Examples of Regulatory Filings in a sentence

  • All Regulatory Filings and Regulatory Approvals for the Licensed Products shall be in the name of, and owned by, Sanofi.

  • During the Term, upon ▇▇▇▇▇▇’s written request, Scribe shall provide to Sanofi all of the regulatory documentation, including Regulatory Filings and CMC Information, with respect to the Licensed Editing Compositions, Licensed gRNAs, or the Licensed Product owned by Scribe; provided that Scribe may redact any portions that are not relating to the Licensed Technology.

  • As between the Parties, Prevail shall have sole responsibility for and control of the preparation, submission, and maintenance of all Regulatory Filings and obtaining Regulatory Approvals (including the preparation and submission of the IND filing, BLA filing and for seeking BLA approval), and shall have sole control over all interactions with the applicable Regulatory Authority.

  • Prevail shall, upon Scribe’s written request (which request shall not be made more than once a [*]), provide Scribe with a copy of any Regulatory Filings submitted by or on behalf of Prevail, its Affiliates and Sublicensees for Licensed Products, but, in each in case, (a) [*], (b) [*], and (c) [*].

  • Prevail will own all right, title and interest in and to any and all Regulatory Filings and Regulatory Approvals and, as between the Parties, all such Regulatory Filings and Regulatory Approvals will be held in the name of Prevail.

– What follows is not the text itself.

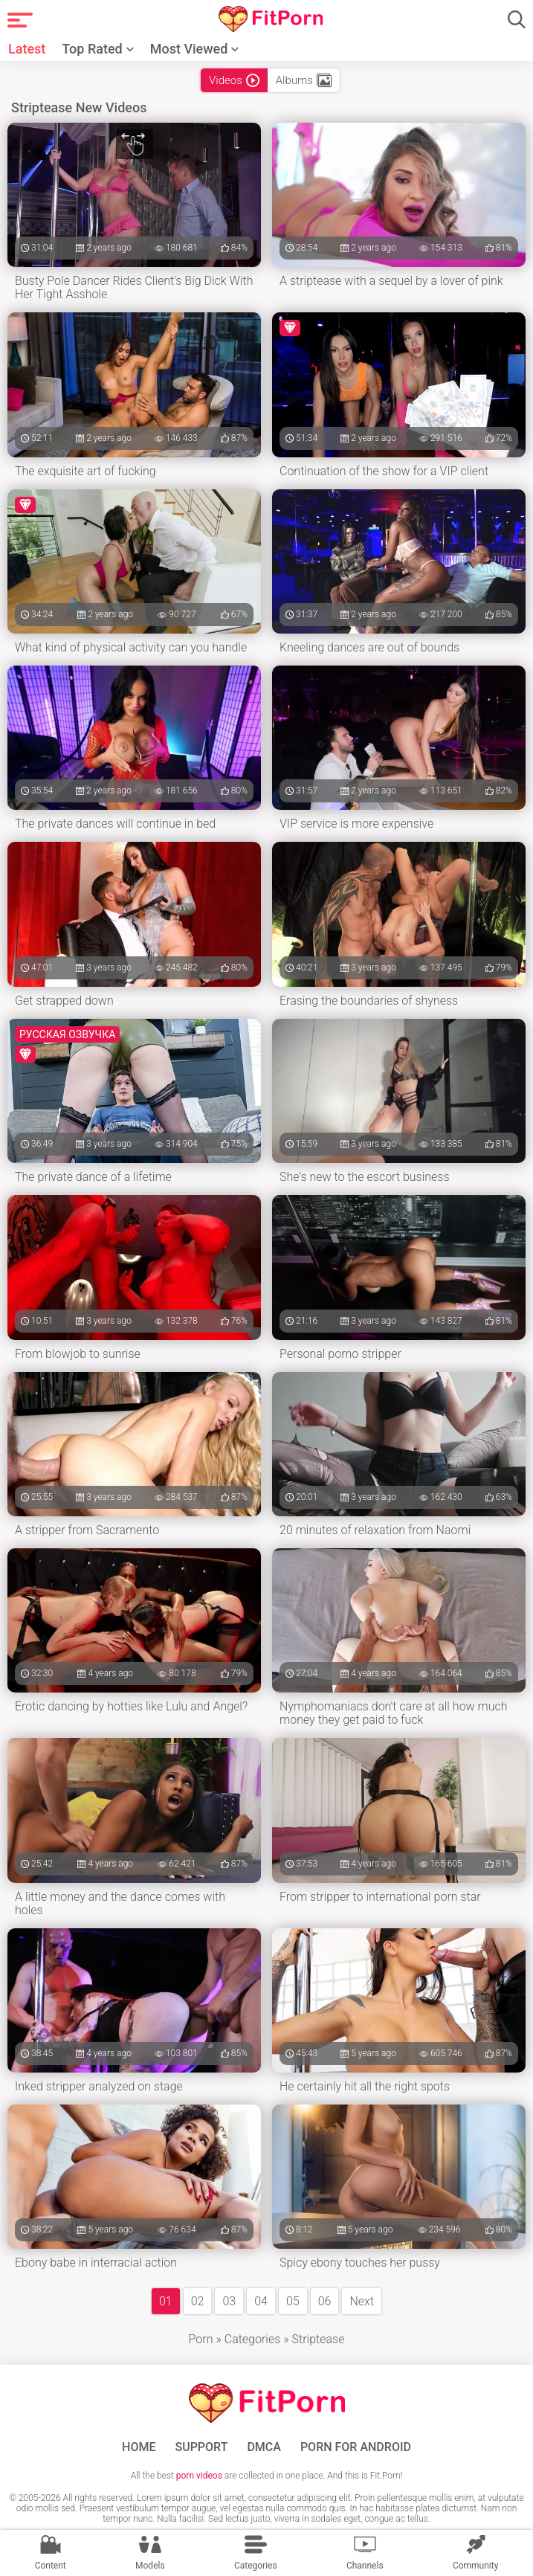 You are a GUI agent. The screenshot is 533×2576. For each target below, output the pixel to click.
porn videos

More Definitions of Regulatory Filings

Regulatory Filings means all applications, filings, dossiers and the like (excluding routine adverse event expedited or periodic reporting), submitted to a Regulatory Authority for the purpose of obtaining Regulatory Approval from that Regulatory Authority.
Regulatory Filings shall have the meaning set forth in Section 3.4(e).
Regulatory Filings has the meaning set forth in Section 5.03(g).
Regulatory Filings means, collectively: (a) all INDs, NDAs, establishment license applications, drug master files, applications for designation of a Product as an “Orphan Product(s)” under the Orphan Drug Act, for “Fast Track” status under Section 506 of the FDCA (21 U.S.C. § 356) or for a Special Protocol Assessment under Section 505(b)(4)(B) and (C) of the FDCA (21 U.S.C. § 355(b)(4)(B)) or all other similar filings (including, without limitation, any counterparts of any of the foregoing in any country region in the Territory) as may be required by any Regulatory Authority for the Development of a Candidate or Commercialization of a Product; (b) all supplements and amendments to any of the foregoing; and (c) all data contained in, and correspondence relating to, any of the foregoing.
Regulatory Filings means the governmental filings required to obtain approval to conduct clinical trials of a Product, or to market and sell a Product in a given country within the Territory, including, but not limited to, Product registrations and Product marketing approvals, as applicable, in each such country.
Regulatory Filings means all filings, submissions, approvals, licenses, registrations, permits, notifications and authorizations (or waivers) with respect to the Development, Manufacturing, Commercialization or other Exploitation of a Product made to or received from any Regulatory Authority, including to obtain, support, or maintain any Marketing Authorizations.
Regulatory Filings means all applications, approvals, licenses, registrations, notifications, registrations, submissions and authorizations made to or received from a Regulatory Authority in a country necessary for the development, manufacture and/or commercialization of a pharmaceutical product, including any INDs, NDAs and Marketing Approvals.